Best wishes to you in your endeavors!


BakerRambles profile image

BakerRambles 5 years ago from Baltimore, MD

Thank you, that means alot.


Aka Professor M 5 years ago

@JSParker: This was an excellent hub, my friend and a topic which needs to be addressed more often. Far Too Often we read about all the ills, woes and tragedies that plague people constantly.

I sometimes wonder if after childhood we forget how to enjoy the simplier things that life has to offer. Only after we have a life shattering experience and survive do we see the world in a whole different light as if we were reborn.

Thanks for sharing this hub with us and asking your very pertinent question, in so timely a fashion, JSParker!

Voted it up and pushed all the relevant buttons as well!

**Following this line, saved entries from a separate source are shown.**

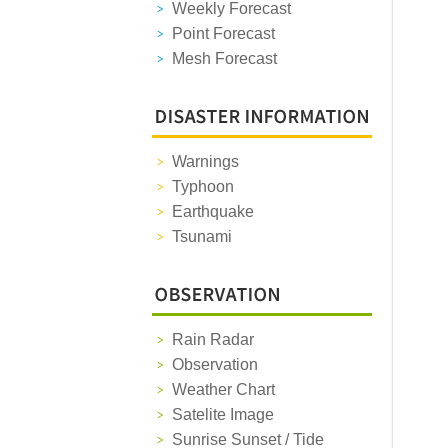
Weekly Forecast
Point Forecast
Mesh Forecast
Warnings
Typhoon
Earthquake
Tsunami
Rain Radar
Observation
Weather Chart
Satelite Image
Sunrise Sunset / Tide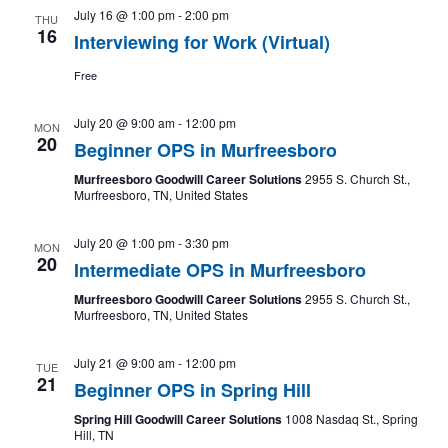
July 16 @ 1:00 pm
-
2:00 pm
THU
16
Interviewing for Work (Virtual)
Free
July 20 @ 9:00 am
-
12:00 pm
MON
20
Beginner OPS in Murfreesboro
Murfreesboro Goodwill Career Solutions
2955 S. Church St.,
Murfreesboro, TN, United States
July 20 @ 1:00 pm
-
3:30 pm
MON
20
Intermediate OPS in Murfreesboro
Murfreesboro Goodwill Career Solutions
2955 S. Church St.,
Murfreesboro, TN, United States
July 21 @ 9:00 am
-
12:00 pm
TUE
21
Beginner OPS in Spring Hill
Spring Hill Goodwill Career Solutions
1008 Nasdaq St., Spring
Hill, TN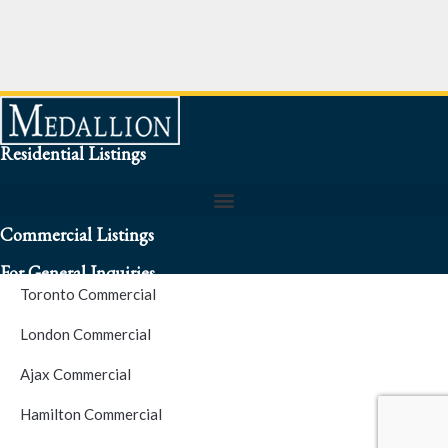
Residential Listings
Commercial Listings
For General Inquiries
Toronto Commercial
To speak to a representative about an inquiry or question (416)
London Commercial
256-3900
Ajax Commercial
S.O.S. Hotline Number
Hamilton Commercial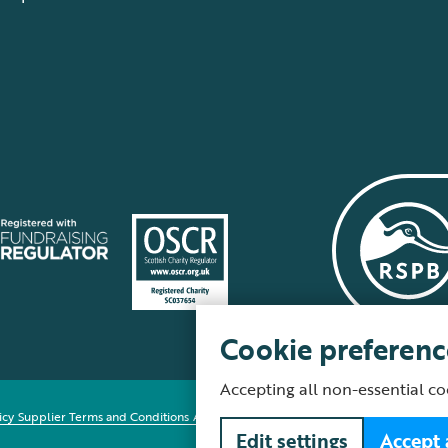
Cookie preferenc
Accepting all non-essential co
icy
Supplier Terms and Conditions
About our site
Modern Slavery Act
Fair Work 
Edit settings
Accept 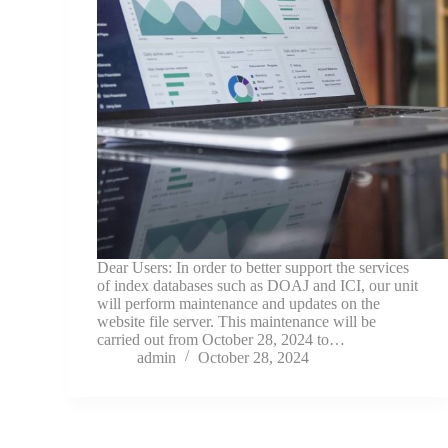
Dear Users: In order to better support the services
of index databases such as DOAJ and ICI, our unit
will perform maintenance and updates on the
website file server. This maintenance will be
carried out from October 28, 2024 to…
admin
October 28, 2024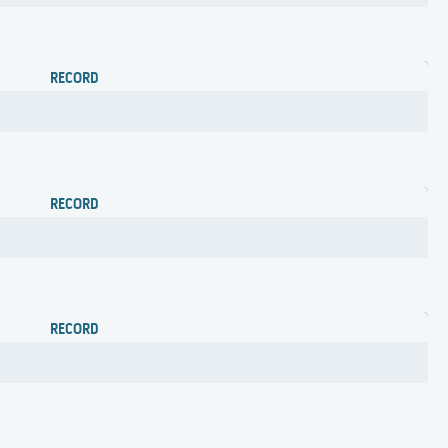
RECORD
RECORD
RECORD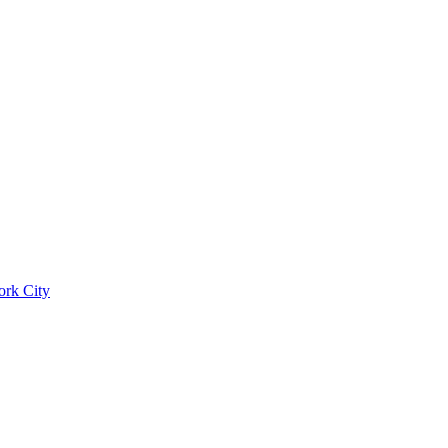
ork City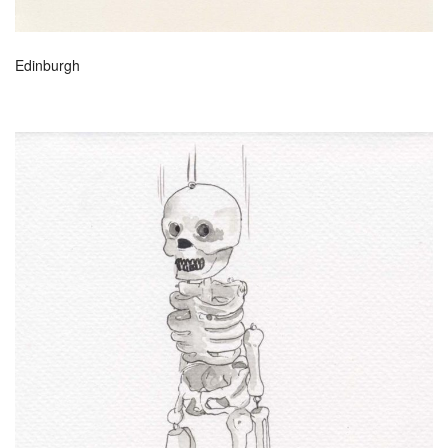
Edinburgh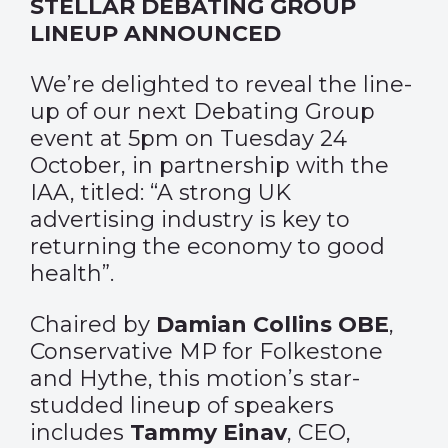
STELLAR DEBATING GROUP
LINEUP ANNOUNCED
We’re delighted to reveal the line-
up of our next Debating Group
event at 5pm on Tuesday 24
October, in partnership with the
IAA, titled: “A strong UK
advertising industry is key to
returning the economy to good
health”.
Chaired by
Damian Collins OBE
,
Conservative MP for Folkestone
and Hythe, this motion’s star-
studded lineup of speakers
includes
Tammy Einav
, CEO,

Regards Mike! (Aka Professor M!)


James A Watkins profile image

James A Watkins 5 years ago from Chicago

In general, your article is very good. I voted it up and "interesting." I agree with your larger conclusions. But this question you asked points up a far deeper problem than it might seem at first glance:

"Why do intelligent, educated, thoughtful people continue to have children?"

The very question reminds me of how narcissistic and nihilistic we have become in America. It is all about ME and NOW. This has not been the way of human life around the world throughout history, except at rare times such as in the later stages of the Roman Empire.

For most human beings through time, it has been proper to feel a debt to your ancestors—and they had children or you wouldn't be here. And to feel that posterity is very important.

Having children has long been in all societies considered a great blessing. In the West today, it is almost looked at as a curse. This leads to a decline in birth rates and is really demographic suicide. The urge to procreate exists in all creatures and rightfully so.